Welcome all – and that means all

The days of ‘no blacks, no irish’ signs are long gone, happily, but discrimination can spring up in surprising places.  For that reason, it is good to remember that, as the old song goes, God has ‘the whole world in his hands’, including a lot of people who are different to us.

The Windrush generation encountered racism in many forms, most famously in housing and employment.  Sadly, there were even churches where well-meaning vicars redirected new arrivals to ‘black churches’ down the road. Much has changed in the years since, not least in Newham’s churches, where people from a fantastic range of backgrounds and ethnicities worship together.  It would be a brave person, nonetheless, who said that discrimination has disappeared.

There was another group in the early 1960s who were treated badly because they were different. They were the teenagers who rode motorbikes and scooters and hung around in coffee bars. Many a pub had ‘no leathers’ signs on the door, and the tabloid press played up ‘Mods and Rockers’ as the latest threat to civilisation. Ordinary people saw them as dangerous, which is why a London vicar, Rev Bill Shergold, became somewhat famous for welcoming them to his church, to what became known as ‘The 59 Club’.

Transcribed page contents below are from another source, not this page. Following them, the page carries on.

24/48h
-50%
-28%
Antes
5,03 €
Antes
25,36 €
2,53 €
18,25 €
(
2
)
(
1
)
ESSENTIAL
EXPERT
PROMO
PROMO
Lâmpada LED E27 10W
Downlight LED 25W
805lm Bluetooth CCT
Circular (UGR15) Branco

The club thrived in Hackney, where visitors included celebrities like Cliff Richard. It did so because it offered a welcome to young people who were used to being shunned. They were made welcome because ‘Father Bill’ believed that God loved them as much as he loved anyone, and that God welcomed them even when others didn’t.

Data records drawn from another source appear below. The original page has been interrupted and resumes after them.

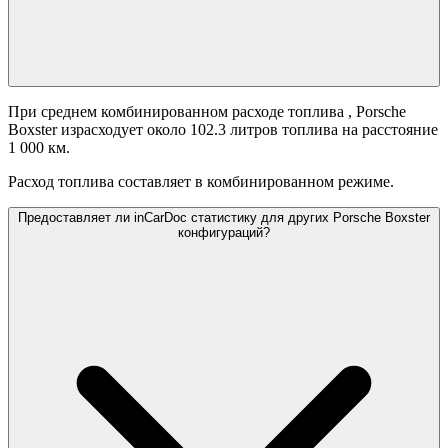
При среднем комбинированном расходе топлива
, Porsche
Boxster израсходует около 102.3 литров топлива на расстояние
1 000 км.
Расход топлива составляет
в комбинированном режиме.
Предоставляет ли inCarDoc статистику для других Porsche Boxster
конфигураций?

The 59 Club continues to meet in Plaistow and in West London, although its members are no longer the rebels and outcasts that they were once seen to be. It’s worth asking, though, who are the outcasts of today?  Who are the people who we find it hardest to welcome and who encounter barriers and hostility? Because, just like Bill Shergold did in the 1960s, we need to remember that God loves them and values them as much as he loves us. And we need to act accordingly.